ASSIGNED TASK
The answer must consist of every line in the data that contains "专栏权益".

[Page layout parsing data]
━━━━━━━━━━

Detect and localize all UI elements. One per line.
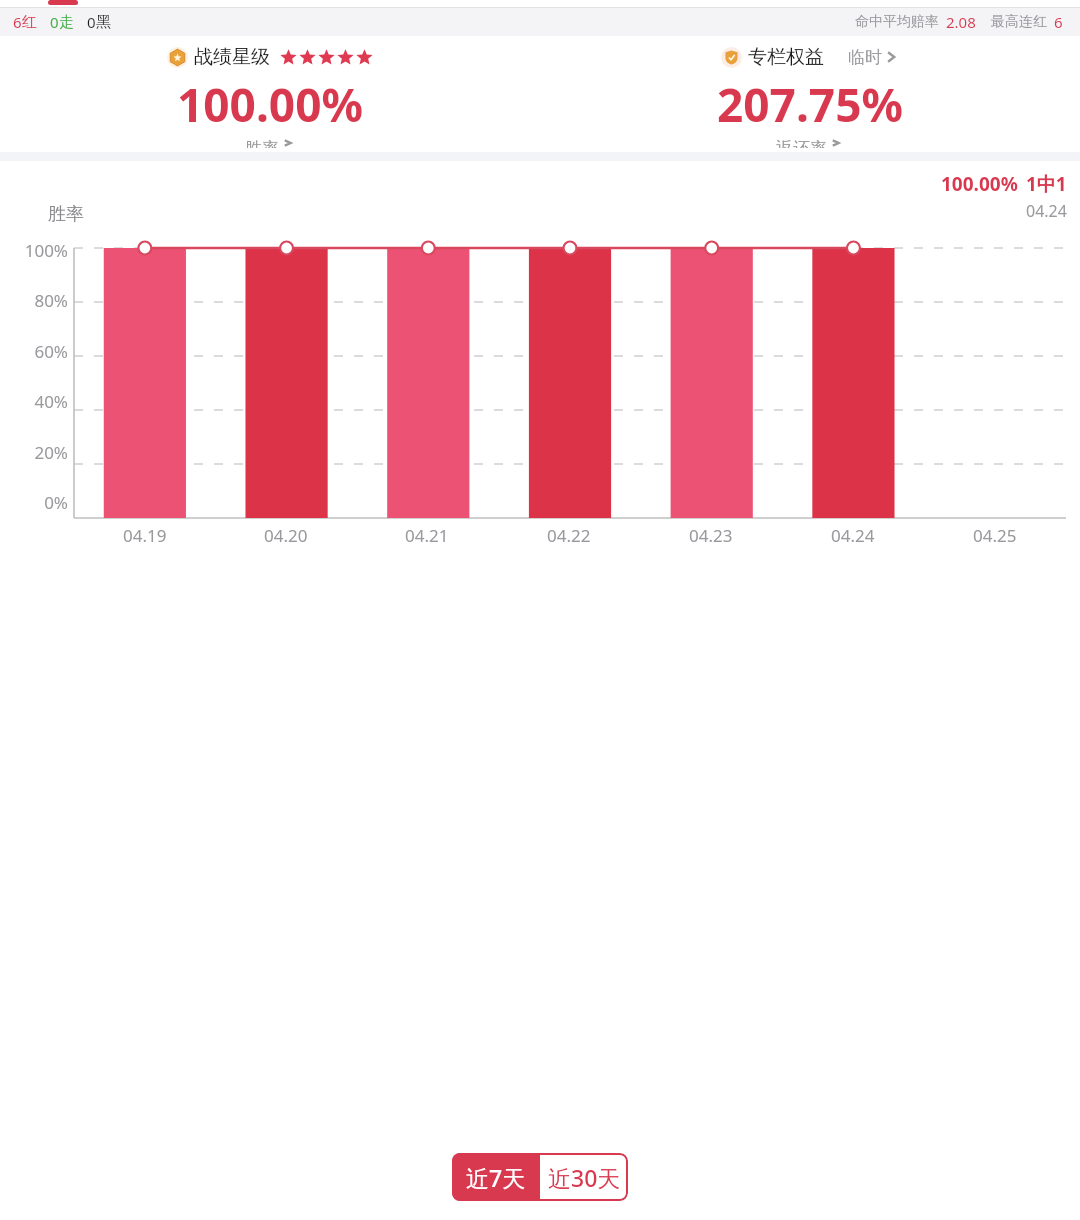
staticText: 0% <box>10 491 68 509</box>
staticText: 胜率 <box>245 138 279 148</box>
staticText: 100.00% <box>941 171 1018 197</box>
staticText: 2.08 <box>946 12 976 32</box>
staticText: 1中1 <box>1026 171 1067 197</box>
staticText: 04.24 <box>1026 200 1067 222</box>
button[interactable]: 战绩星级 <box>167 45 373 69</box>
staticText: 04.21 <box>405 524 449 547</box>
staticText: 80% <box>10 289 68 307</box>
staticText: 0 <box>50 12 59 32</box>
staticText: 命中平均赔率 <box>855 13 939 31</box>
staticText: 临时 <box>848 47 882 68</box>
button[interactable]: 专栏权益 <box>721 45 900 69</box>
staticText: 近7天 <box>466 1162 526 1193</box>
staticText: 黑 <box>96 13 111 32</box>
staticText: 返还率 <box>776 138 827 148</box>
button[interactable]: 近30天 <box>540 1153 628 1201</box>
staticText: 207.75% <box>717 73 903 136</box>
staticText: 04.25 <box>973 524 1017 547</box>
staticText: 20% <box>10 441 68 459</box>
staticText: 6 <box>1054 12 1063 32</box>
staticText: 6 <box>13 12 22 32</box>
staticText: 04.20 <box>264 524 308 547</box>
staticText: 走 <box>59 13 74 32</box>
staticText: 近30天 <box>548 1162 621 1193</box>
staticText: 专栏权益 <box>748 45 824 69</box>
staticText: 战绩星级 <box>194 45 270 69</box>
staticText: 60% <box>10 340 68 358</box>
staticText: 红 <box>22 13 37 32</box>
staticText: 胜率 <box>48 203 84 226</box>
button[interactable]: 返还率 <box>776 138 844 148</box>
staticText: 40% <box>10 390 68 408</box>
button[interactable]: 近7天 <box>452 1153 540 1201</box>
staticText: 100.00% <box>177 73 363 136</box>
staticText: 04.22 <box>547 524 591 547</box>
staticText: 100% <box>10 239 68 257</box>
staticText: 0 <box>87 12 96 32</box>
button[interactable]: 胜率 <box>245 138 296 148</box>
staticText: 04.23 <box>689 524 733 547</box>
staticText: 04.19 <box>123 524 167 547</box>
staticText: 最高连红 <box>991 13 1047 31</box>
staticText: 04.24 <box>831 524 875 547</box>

━━━━━━━━━━

RESPONSE BOX
button[interactable]: 专栏权益 <box>721 45 900 69</box>
staticText: 专栏权益 <box>748 45 824 69</box>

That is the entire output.